Task details: In the entries, find all lines that hold the word "Porsche" and copy them.

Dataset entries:

§ §

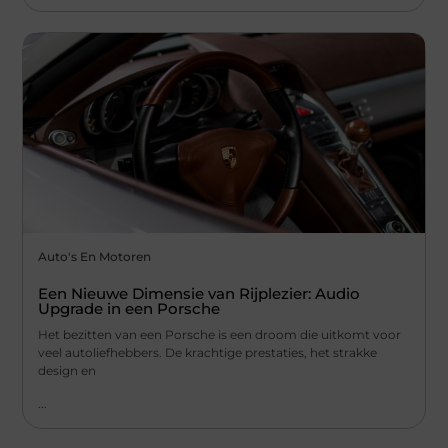
Auto's En Motoren
Een Nieuwe Dimensie van Rijplezier: Audio
Upgrade in een Porsche
Het bezitten van een Porsche is een droom die uitkomt voor
veel autoliefhebbers. De krachtige prestaties, het strakke
design en
...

§ §

Answer below:
Upgrade in een Porsche
Het bezitten van een Porsche is een droom die uitkomt voor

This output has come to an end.